An Amnesty International report released Thursday says Qatar has made no progress toward improving labor conditions for migrant workers in several crucial areas of scrutiny, while statements released Wednesday by 2022 World Cup sponsors Visa and Adidas pressured the country to take further action.
A previous Amnesty report identified nine problem areas related to the treatment and rights of the workers building the facilities and infrastructure that will be required for the 2022 tournament. In four of those areas, Amnesty now says, Qatar's government has made no improvements to worker conditions:
On the crucial issues of the exit permit, the restriction on changing employers in Qatar’s kafala system, protection of domestic workers and the freedom to form or join trade union – there has been no progress whatsoever.
The infamous kafala system puts migrant workers' legal rights—including their right to find a new job—under the control of their employer. Employers must also approve workers' applications to leave the country.
By the standards of corporate communications, Visa and Adidas' statements on the labor situation were strongly worded. (For comparison, look at the two paragraphs of vague nothingness Coca-Cola put out on the same subject.) Visa:
We continue to be troubled by the reports coming out of Qatar related to the World Cup and migrant worker conditions. We have expressed our grave concern to FIFA and urge them to take all necessary actions to work with the appropriate authorities and organizations to remedy this situation and ensure the health and safety of all involved.

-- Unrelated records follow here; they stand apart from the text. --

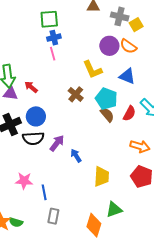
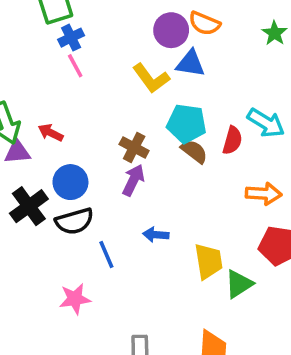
blue triangle: (127, 76) -> (190, 63), moved
brown cross: (76, 94) -> (134, 148), moved
purple arrow: (57, 143) -> (133, 180), moved
blue arrow: (76, 156) -> (156, 235), turned -40
blue line: (44, 192) -> (106, 255), moved
green triangle: (114, 210) -> (239, 284), moved

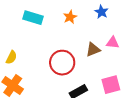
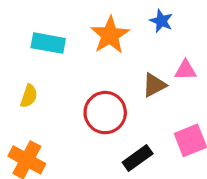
orange star: (70, 17) -> (110, 35), size x1.6
yellow semicircle: (11, 57) -> (29, 96), moved

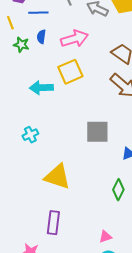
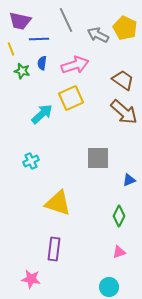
cyan arrow: (41, 88) -> (42, 114), turned 140
pink triangle: (105, 237) -> (119, 252), moved

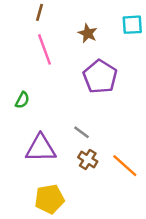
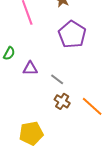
purple triangle: (41, 148) -> (30, 68), moved, size x0.6

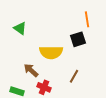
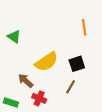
black square: (78, 39) -> (77, 64), moved
yellow semicircle: (51, 52) -> (46, 62), turned -35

Said Adidas: "There have been significant improvements and these efforts are ongoing, but everyone recognizes that more needs to be done in a collective effort with all stakeholders involved."
Qatar's government, a monarchy headed by Hamad bin Khalifa al-Thani, does not appear to have yet responded to the Amnesty report or the sponsors' statements.
The BBC said earlier this week that several of its journalists were briefly imprisoned and had their equipment stolen by authorities while reporting on labor conditions in the country.